Transcribed page contents:
______________________________

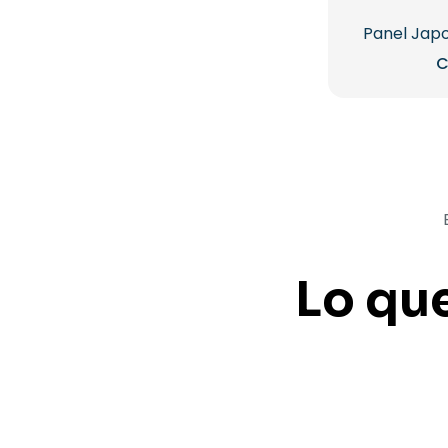
Panel Jap
C
Lo qu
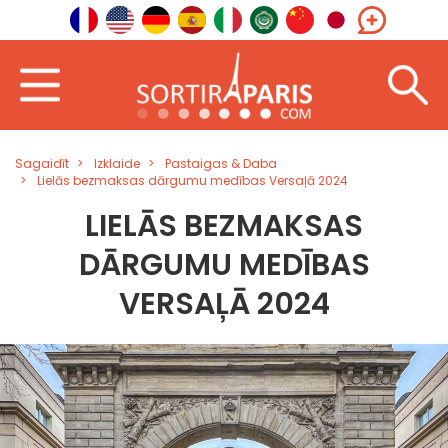
Sagaidīt
Izklaide
Pastaigas & Daba
Lielās bezmaksas dārgumu medības Versaļā 2024
LIELĀS BEZMAKSAS
DĀRGUMU MEDĪBAS
VERSAĻĀ 2024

______________________________

*Task item:* Transcribe the records above exactly, leaving every picture out of the copy.

*Task output:*
Panel Jap
C
Lo qu
Sagaidīt
Izklaide
Pastaigas & Daba
Lielās bezmaksas dārgumu medības Versaļā 2024
LIELĀS BEZMAKSAS
DĀRGUMU MEDĪBAS
VERSAĻĀ 2024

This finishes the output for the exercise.